Nie było mnie tydzień w domu, po powrocie prosiaki jakby obrażone, po dwóch dniach chyba zaczęły ze mną rozmawiać.
Ogólnie jakby zapadły w sen zimowy, gdyby nie to, że ostatnio zaliczyliśmy pięć tysięcy wizyt u weterynarza już bym myślała, że coś im jest - dr Judyta stwierdziła, że takich pacjentów to jeszcze nie miała, żeby tak regularnie ją odwiedzali.
Z wiecznie ropiejącymi oczami Tazosa postęp - miał rtg, ale nic nie wyszło, zamiast kropli dostaliśmy zawiesinę (krople wytrząsał, oszołom mały) i od tej pory jakby lepiej.

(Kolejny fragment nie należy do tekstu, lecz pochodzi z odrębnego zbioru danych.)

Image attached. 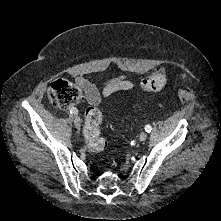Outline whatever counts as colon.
<instances>
[{
	"label": "colon",
	"instance_id": "5ec220e1",
	"mask_svg": "<svg viewBox=\"0 0 221 221\" xmlns=\"http://www.w3.org/2000/svg\"><path fill=\"white\" fill-rule=\"evenodd\" d=\"M167 80L166 70L160 68L141 82V87L147 91L161 90ZM80 90L72 83L58 79L51 83L48 89L49 100L58 107H69L81 100ZM102 111L96 106H90L85 112L84 136L87 147L92 152H100L106 148V140L100 135Z\"/></svg>",
	"mask_w": 221,
	"mask_h": 221
}]
</instances>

Znalazłam nieużywany domek w szafie i kołowrotek na siano (jak z dziećmi, zostaje masa zabawek, po czasie traktują jak nowe) - świnie zachwycone, leżą w swoim nowym kącie bawialnym i ledwo się stamtąd ruszają. Kołowrotek nawet wcześniej wzbudzał jakieś zainteresowanie, ale nie ogarniały, jak z niego siano wyciągać, teraz mają dostęp z każdej strony i jakoś to idzie.
Takie leniwce

 
			
					
				Re: Tazos&Cheetos- zdjęcia!
				: 14 sty 2017, 11:00
				autor: Asita
				A gdzie robiłaś rtg?
			 
			
					
				Re: Tazos&Cheetos- zdjęcia!
				: 14 sty 2017, 11:26
				autor: infrared
				RTG robiliśmy u dr Judyty, to jest Przychodnia weterynaryjna Morska (Gdynia Grabówek).